Святослав усмехнулся в седую бороду. Заинтересовался Ярослав — поскорее хочет узнать в чём дело. Таким он и в детстве был: любопытный и скрытный. Сам хотел обо всех всё знать, а своих мыслей никому не поверял.
— Ярослав, брат мой, княже черниговский, — начал великий князь. — Степь всё сильней и сильней давит на нас. Тебе хорошо известно, сколько бед приносят поганые Русской земле, в том числе и окраине Переяславской, твоему зятю Владимиру Глебовичу. Постоянные нападения половцев вконец обескровили её! Села сожжены, города разорены! Многие городки вдоль Сулы, построенные двести лет назад нашим пращуром Владимиром, разрушены Кончаком… Даже на Киев и Чернигов зарится, окаянный!
Ярослав перебил брата:
— Всё это я знаю, Святослав, — сказал мягко. — Не понимаю только, к чему ты клонишь…

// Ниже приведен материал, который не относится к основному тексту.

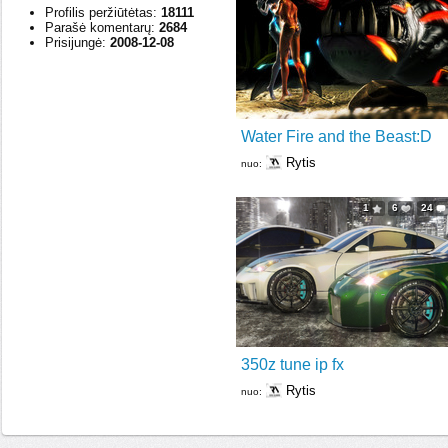
Profilis peržiūtėtas:
18111
Parašė komentarų:
2684
Prisijungė:
2008-12-08
Water Fire and the Beast:D
Rytis
nuo:
1
6
24
350z tune ip fx
Rytis
nuo:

Святослав наклонился к столу и свою сухую горячую ладонь положил на твёрдый кулак Ярослава.
— Брат мой, прямо скажу главное: замыслили мы новый, ещё больший, чём прошлогодний зимний, поход на Кончака. В двух предыдущих твоих храбрых полков, к сожалению не было. Надеюсь, на этот раз ты присоединишься к нам и неизмеримо усилишь наши силы. С этим я и прибыл к тебе, Ярослав. Что скажешь на это?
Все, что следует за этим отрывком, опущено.